LOS ANGELES (CNS) – A state appellate court panel Thursday rejected the latest appeal filed on behalf of one of three former Marines convicted in the slaying of a man in Long Beach during an apparent dispute over a drug deal nearly 15 years ago.
The three-justice panel from California’s 2nd District Court of Appeal found that the record supports the trial court’s implicit factual finding that Trevor Glenn Landers “manipulated a brain-damaged veteran into burglarizing and shooting defendant’s cocaine dealer by suggesting a motive to shoot the dealer, lamenting about not having a gun, and repeatedly telling the veteran that the goal was to kill the dealer rather than scare or maim him.”
Landers and his cousin, Anthony Vigeant — who were stationed at Camp Pendleton at the time — were convicted of first-degree murder for the Sept. 9, 2007, shooting death of David Pettigrew.
Co-defendant Ramon Hernandez, also a fellow Marine at the time, pleaded guilty to murder, admitted that he personally used a firearm during the crime and testified against Vigeant and Landers.
Pettigrew was killed as a result of an apparent drug deal in which Vigeant’s laptop computer had been put up as collateral or payment for cocaine that was not delivered, according to investigators.
All three men were sentenced in 2009 to life in prison without the possibility of parole.
Landers had unsuccessfully asked to be re-sentenced under a recent change in state law that affects defendants in some murder cases, then appealed Superior Court Judge Judith L. Meyer’s denial of his petition.
In its 15-page ruling, the appellate court panel noted that Landers and his cousin befriended Hernandez, a fellow Marine who told them about the injuries he sustained during his second tour of duty in Iraq and told him soon afterward that they had a problem with Pettigrew.

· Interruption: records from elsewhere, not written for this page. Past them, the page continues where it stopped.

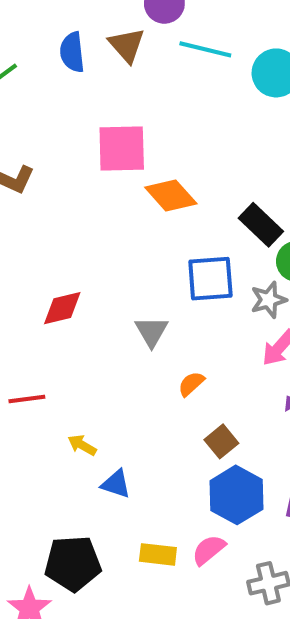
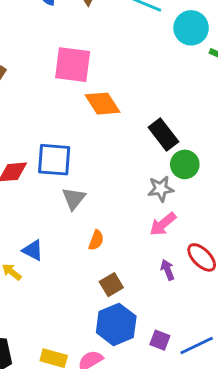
blue square: (210, 279) -> (54, 160), moved
orange semicircle: (191, 384) -> (96, 240), turned 144
blue triangle: (116, 484) -> (33, 250), moved

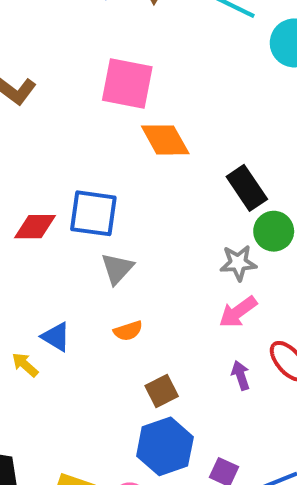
orange semicircle: (96, 240) -> (128, 331), moved, turned 48

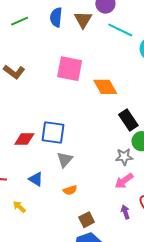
orange diamond: (165, 140) -> (105, 87), moved
blue triangle: (56, 337) -> (36, 179), moved

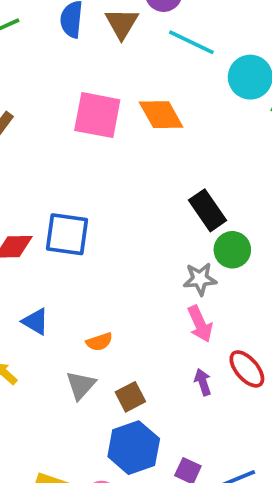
orange diamond: (105, 87) -> (161, 115), moved
gray triangle: (65, 160) -> (81, 385), moved
pink arrow: (124, 181) -> (200, 324), turned -78

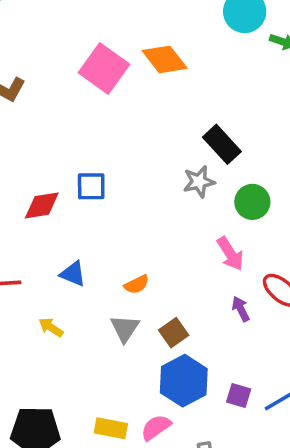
pink square: (97, 115) -> (104, 68), turned 33
blue square: (67, 234) -> (91, 186), size x0.7
green circle: (232, 250) -> (252, 202), moved
gray star: (200, 279) -> (199, 182), moved

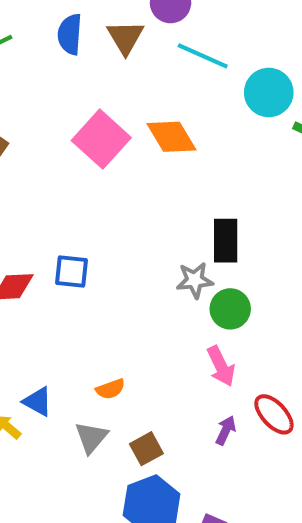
black rectangle: (222, 144) -> (226, 241), turned 36
green circle: (252, 202) -> (230, 309), moved
blue triangle: (73, 274) -> (38, 402), moved
purple arrow: (241, 309) -> (226, 430), turned 45

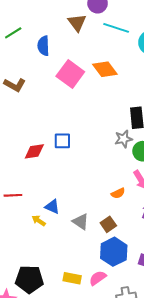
blue semicircle: (70, 34) -> (43, 46), moved
orange semicircle: (110, 389) -> (118, 193), moved
gray triangle: (91, 437) -> (81, 222), turned -30

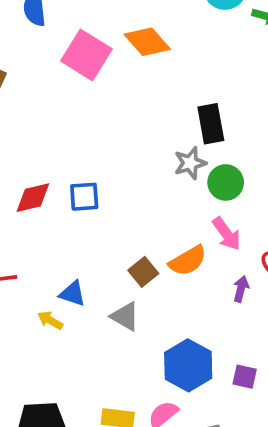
blue square: (62, 141) -> (84, 197), moved
orange semicircle: (118, 193) -> (188, 261), size x1.5
brown square: (108, 224) -> (143, 272), moved

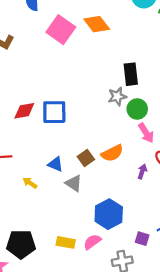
blue square: (84, 197) -> (54, 112), size x1.4
pink arrow: (227, 234) -> (146, 133), moved
blue triangle: (73, 294) -> (55, 164), moved
purple square: (245, 377) -> (142, 239), moved

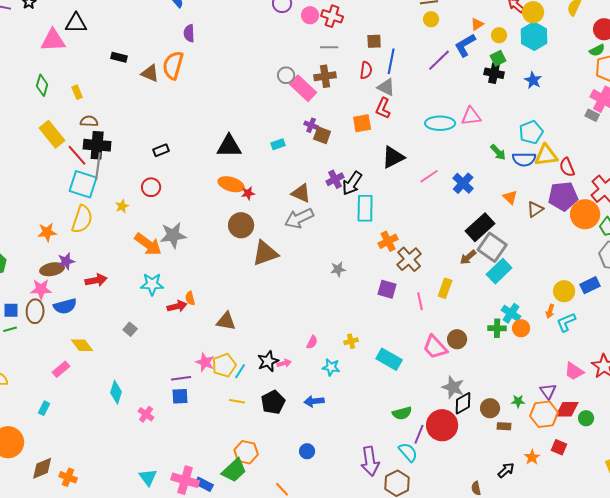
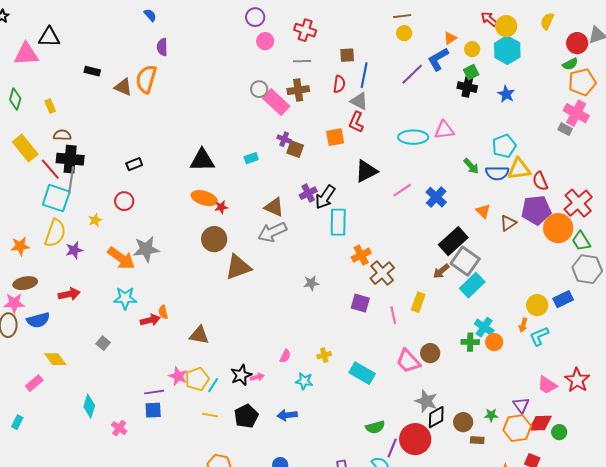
pink circle: (310, 15) -> (265, 41), moved
purple star: (66, 261) -> (74, 250), moved

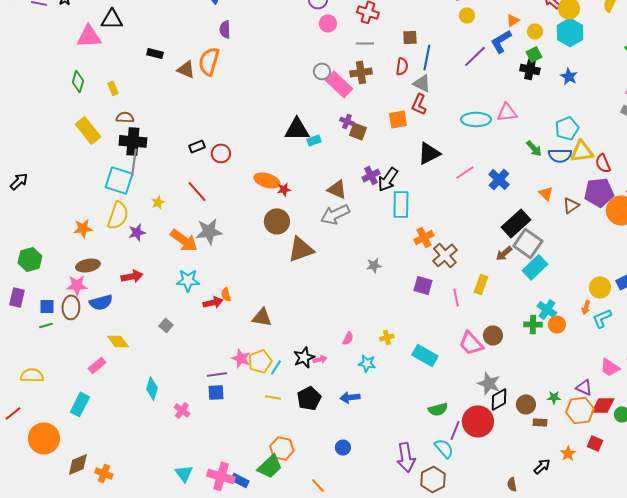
black triangle: (202, 160) -> (297, 129), moved
red line: (50, 169) -> (197, 191), moved
red circle: (124, 201) -> (221, 153), moved
purple triangle: (521, 405) -> (584, 387), turned -30
cyan rectangle: (17, 422) -> (80, 404), size x1.6

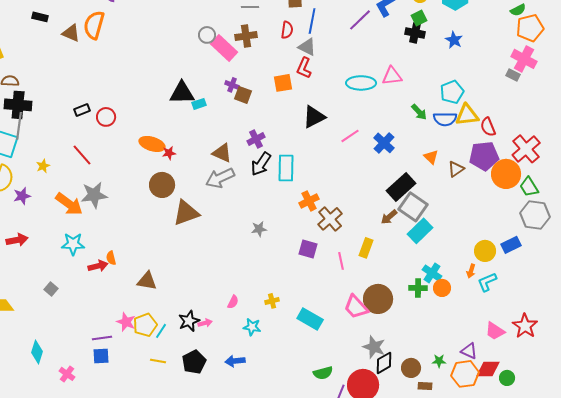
black arrow: (388, 179) -> (261, 164), moved
brown circle: (493, 335) -> (378, 299), size x1.5

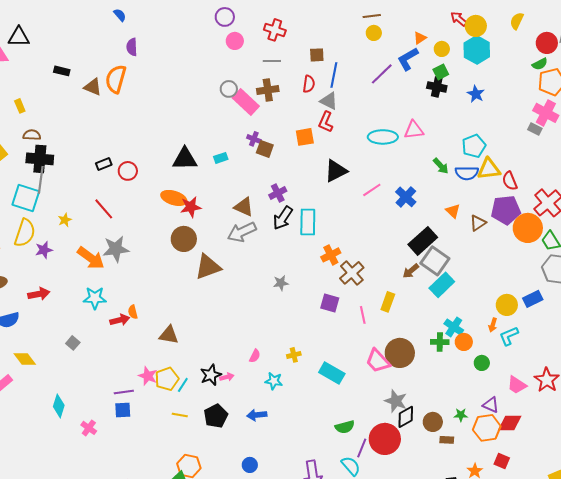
black triangle: (182, 93) -> (185, 159), moved
red star: (169, 153) -> (191, 207), size x1.5
green circle: (507, 378) -> (482, 363), moved

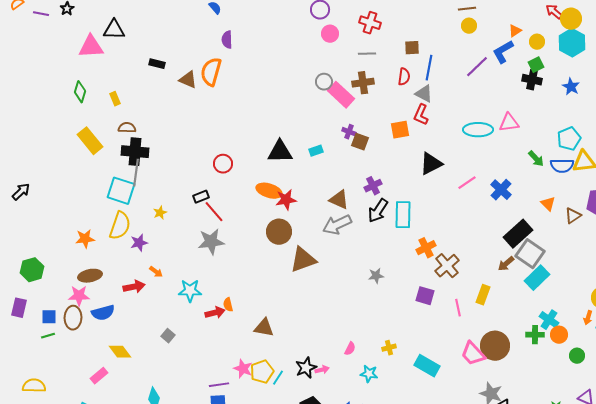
black rectangle: (104, 164) -> (201, 197), moved
red line: (104, 209) -> (214, 212), moved
orange arrow: (91, 258) -> (156, 272), moved, size x0.5

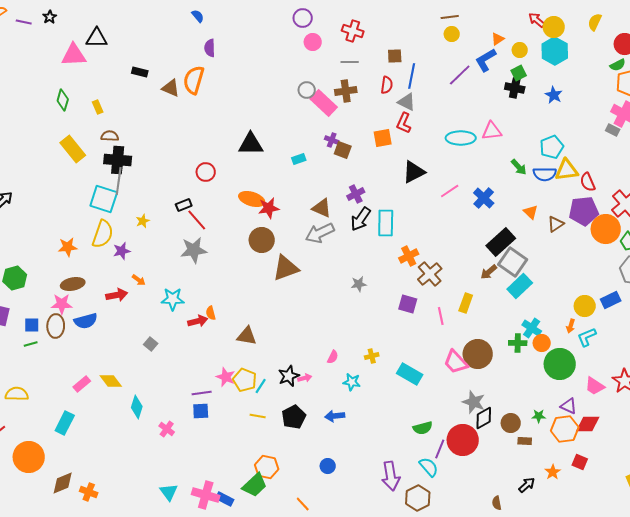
black triangle: (280, 152) -> (251, 144), moved
yellow diamond: (120, 352) -> (111, 381), moved
green circle: (577, 356) -> (560, 364), size x2.0
yellow pentagon: (262, 372) -> (245, 380), turned -30

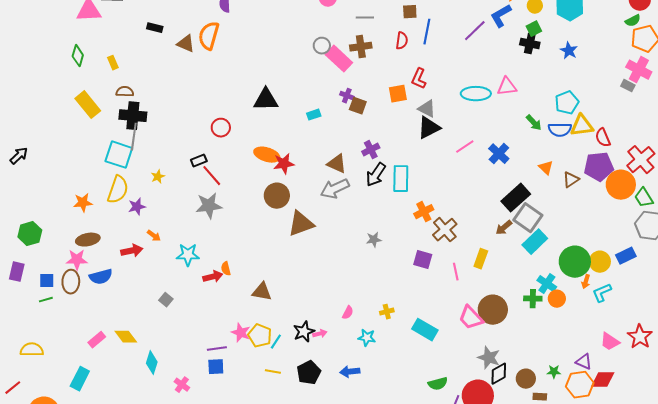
gray triangle: (407, 102) -> (427, 109), moved
green circle: (560, 364) -> (575, 262), moved

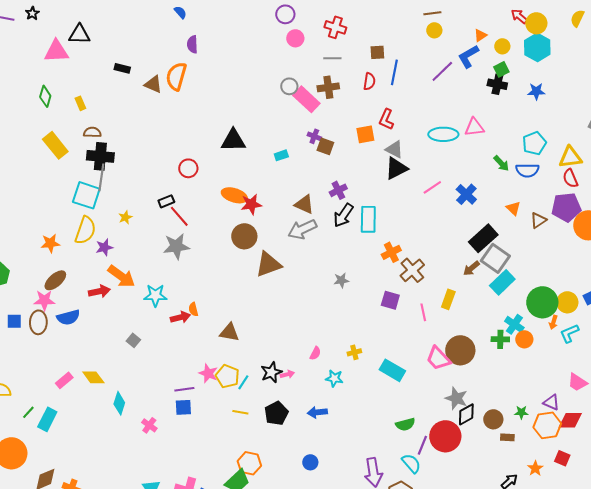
blue star: (569, 51) -> (536, 91), turned -30
yellow triangle: (582, 126) -> (570, 157), moved
orange arrow: (154, 236) -> (121, 276), size x2.0
brown ellipse: (88, 240) -> (55, 280), turned -30
green line: (46, 300) -> (28, 412), moved, turned -32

The justices found that Landers confirmed multiple times during the night that he wanted Pettigrew to be killed, was present at the scene of the murder and knew Hernandez was armed with a gun.
The appellate court panel concluded that “defendant was a major participant in the underlying crimes and acted with reckless indifference to human life.”
In 2011, a state appeals court panel rejected the defense’s contention that there was insufficient evidence to support the convictions of Landers and Vigeant. The California Supreme Court subsequently refused to hear the case against the two.